Argentina’s Central Bank has put into place stronger currency controls for people, which is a reaffirmation of a previous law that was designed to prevent the widespread arbitrage tactic that has resulted in a reduction of the Central Bank’s reserves. As of this moment, everyone who obtains official dollars will be subject to a ninety-day ban on the purchase of financial assets that are denominated in foreign currency, and the opposite of this will also be in effect.

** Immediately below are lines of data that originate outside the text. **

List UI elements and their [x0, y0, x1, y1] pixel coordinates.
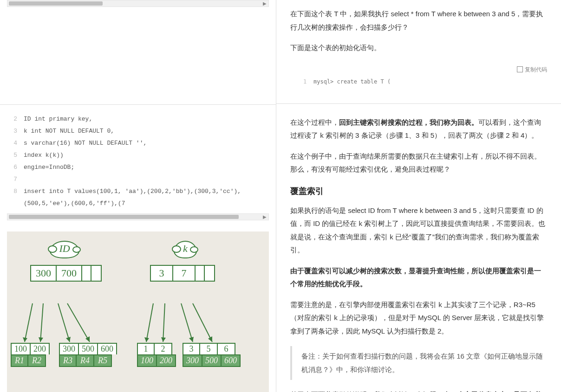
tree-root-node: 300 700	[30, 265, 102, 282]
svg-line-12	[181, 303, 193, 342]
leaf-group: 300 500 600 R3 R4 R5	[59, 343, 117, 367]
left-column: ▶ 2ID int primary key,3k int NOT NULL DE…	[0, 0, 276, 392]
divider	[0, 104, 276, 105]
svg-line-8	[146, 303, 153, 342]
divider	[276, 103, 561, 104]
paragraph: 下面是这个表的初始化语句。	[290, 41, 547, 55]
right-column: 在下面这个表 T 中，如果我执行 select * from T where k…	[276, 0, 561, 392]
code-line: 2ID int primary key,	[7, 113, 269, 125]
paragraph: 在这个过程中，回到主键索引树搜索的过程，我们称为回表。可以看到，这个查询过程读了…	[290, 116, 547, 142]
paragraph: 在下面这个表 T 中，如果我执行 select * from T where k…	[290, 7, 547, 34]
blockquote: 备注：关于如何查看扫描行数的问题，我将会在第 16 文章《如何正确地显示随机消息…	[290, 346, 547, 380]
svg-marker-1	[23, 337, 27, 342]
section-heading: 覆盖索引	[290, 186, 547, 197]
paragraph: 需要注意的是，在引擎内部使用覆盖索引在索引 k 上其实读了三个记录，R3~R5（…	[290, 298, 547, 338]
tree-root-label: ID	[50, 241, 79, 258]
paragraph: 在这个例子中，由于查询结果所需要的数据只在主键索引上有，所以不得不回表。那么，有…	[290, 150, 547, 176]
svg-line-10	[163, 303, 165, 342]
leaf-group: 1 2 100 200	[137, 343, 176, 367]
code-block: 2ID int primary key,3k int NOT NULL DEFA…	[7, 113, 269, 210]
tree-root-label: k	[174, 241, 197, 258]
code-line: 7	[7, 174, 269, 186]
svg-marker-9	[144, 337, 149, 342]
index-tree-diagram: ID 300 700 100 200 R1 R2	[7, 231, 269, 392]
svg-line-14	[193, 303, 212, 342]
svg-line-0	[25, 303, 33, 342]
code-line: 4s varchar(16) NOT NULL DEFAULT '',	[7, 137, 269, 149]
svg-marker-15	[208, 336, 212, 342]
svg-line-4	[58, 303, 70, 342]
scroll-right-icon[interactable]: ▶	[263, 1, 267, 6]
leaf-group: 3 5 6 300 500 600	[183, 343, 241, 367]
scrollbar-thumb[interactable]	[9, 1, 103, 6]
code-snippet: 复制代码 1mysql> create table T (	[290, 64, 547, 90]
code-line: 5index k(k))	[7, 149, 269, 161]
svg-marker-13	[189, 337, 194, 342]
copy-icon[interactable]	[518, 67, 523, 72]
scroll-right-icon[interactable]: ▶	[263, 214, 267, 219]
copy-button[interactable]: 复制代码	[525, 66, 547, 73]
code-line: 8insert into T values(100,1, 'aa'),(200,…	[7, 186, 269, 210]
svg-line-6	[67, 303, 90, 342]
svg-marker-11	[161, 337, 166, 342]
svg-marker-7	[85, 336, 90, 342]
code-scrollbar[interactable]: ▶	[7, 213, 269, 220]
scrollbar-top[interactable]: ▶	[7, 0, 269, 7]
code-line: 3k int NOT NULL DEFAULT 0,	[7, 125, 269, 137]
svg-marker-5	[66, 337, 71, 342]
paragraph: 由于覆盖索引可以减少树的搜索次数，显著提升查询性能，所以使用覆盖索引是一个常用的…	[290, 264, 547, 291]
svg-marker-3	[39, 337, 43, 342]
code-line: 6engine=InnoDB;	[7, 161, 269, 174]
paragraph: 如果执行的语句是 select ID from T where k betwee…	[290, 204, 547, 257]
scrollbar-thumb[interactable]	[9, 215, 239, 219]
paragraph: 基于上面覆盖索引的说明，我们来讨论一个问题：在一个市民信息表上，是否有必要将身份…	[290, 388, 547, 392]
svg-line-2	[40, 303, 43, 342]
leaf-group: 100 200 R1 R2	[11, 343, 50, 367]
tree-root-node: 3 7	[150, 265, 215, 282]
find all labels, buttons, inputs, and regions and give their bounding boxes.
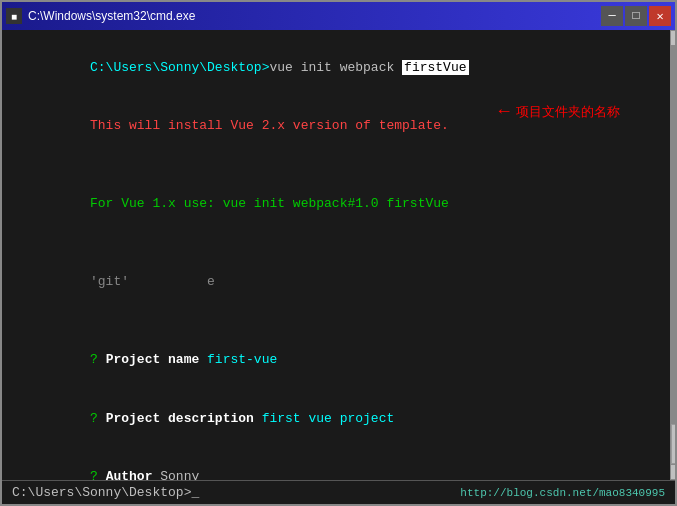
content-area: C:\Users\Sonny\Desktop>vue init webpack …	[2, 30, 675, 480]
statusbar-prompt: C:\Users\Sonny\Desktop>_	[12, 485, 199, 500]
empty-line-2	[12, 233, 660, 253]
author-label: Author	[106, 469, 161, 480]
scroll-down-arrow[interactable]: ▼	[670, 464, 675, 480]
close-button[interactable]: ✕	[649, 6, 671, 26]
scrollbar[interactable]: ▲ ▼	[670, 30, 675, 480]
proj-name-val: first-vue	[207, 352, 277, 367]
scroll-up-arrow[interactable]: ▲	[670, 30, 675, 46]
author-val: Sonny	[160, 469, 199, 480]
cmd-icon: ■	[6, 8, 22, 24]
git-e: e	[207, 274, 215, 289]
author-line: ? Author Sonny	[12, 448, 660, 481]
firstVue-highlight: firstVue	[402, 60, 468, 75]
prompt-text: C:\Users\Sonny\Desktop>	[90, 60, 269, 75]
q-mark-1: ?	[90, 352, 106, 367]
titlebar-buttons: ─ □ ✕	[601, 6, 671, 26]
annotation: ← 项目文件夹的名称	[499, 98, 620, 125]
vue1x-text: For Vue 1.x use: vue init webpack#1.0 fi…	[90, 196, 449, 211]
window-title: C:\Windows\system32\cmd.exe	[28, 9, 195, 23]
proj-desc-val: first vue project	[262, 411, 395, 426]
maximize-button[interactable]: □	[625, 6, 647, 26]
annotation-text: 项目文件夹的名称	[516, 102, 620, 122]
q-mark-3: ?	[90, 469, 106, 480]
statusbar: C:\Users\Sonny\Desktop>_ http://blog.csd…	[2, 480, 675, 504]
terminal[interactable]: C:\Users\Sonny\Desktop>vue init webpack …	[2, 30, 670, 480]
vue1x-line: For Vue 1.x use: vue init webpack#1.0 fi…	[12, 175, 660, 234]
proj-desc-line: ? Project description first vue project	[12, 389, 660, 448]
cmd-line-1: C:\Users\Sonny\Desktop>vue init webpack …	[12, 38, 660, 97]
q-mark-2: ?	[90, 411, 106, 426]
proj-name-label: Project name	[106, 352, 207, 367]
empty-line-3	[12, 311, 660, 331]
warn-text: This will install Vue 2.x version of tem…	[90, 118, 449, 133]
proj-desc-label: Project description	[106, 411, 262, 426]
titlebar-left: ■ C:\Windows\system32\cmd.exe	[6, 8, 195, 24]
git-text: 'git'	[90, 274, 129, 289]
cmd-text: vue init webpack	[269, 60, 402, 75]
minimize-button[interactable]: ─	[601, 6, 623, 26]
git-spacing	[129, 274, 207, 289]
scrollbar-track[interactable]	[671, 46, 675, 464]
statusbar-url: http://blog.csdn.net/mao8340995	[460, 487, 665, 499]
scrollbar-thumb[interactable]	[671, 424, 675, 464]
empty-line-1	[12, 155, 660, 175]
proj-name-line: ? Project name first-vue	[12, 331, 660, 390]
window: ■ C:\Windows\system32\cmd.exe ─ □ ✕ C:\U…	[0, 0, 677, 506]
terminal-wrapper: C:\Users\Sonny\Desktop>vue init webpack …	[2, 30, 670, 480]
git-line: 'git' e	[12, 253, 660, 312]
arrow-icon: ←	[499, 98, 510, 125]
titlebar: ■ C:\Windows\system32\cmd.exe ─ □ ✕	[2, 2, 675, 30]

The legislation, which is known as a “cross restriction,” reinstates a policy that was abolished earlier this year and broadens its scope to cover all individuals, rather than being limited to business executives and financial directors. On April 14th, the government made a public announcement that regulations for people who were looking to buy foreign currency would be relaxed to some extent. In doing so, the government removed the ban, but it continued to be in effect for corporations. The government is executing a plan to acquire dollars at the official exchange rate and then resale them in financial markets such as the MEP or CCL, where they fetch a premium, resulting in significant profits.
This measure is taken after the Central Bank spent 1.1 billion dollars in the week before; nonetheless, this expenditure did not succeed in stabilizing the value of the peso. According to the administration of Javier Milei, the purpose of the project is to reduce currency speculation and to strengthen its ability to oversee foreign exchange operations in order to increase the Central Bank’s reserves.
An essential requirement of Argentina’s agreement with the International Monetary Fund (IMF), which serves as the foundation for the country’s more comprehensive economic program that was developed in collaboration with Washington, is the accumulation of dollars by the Central Bank and the Treasury in order to fulfill debt commitments. Restrictions on dollar transactions are becoming more stringent in Argentina.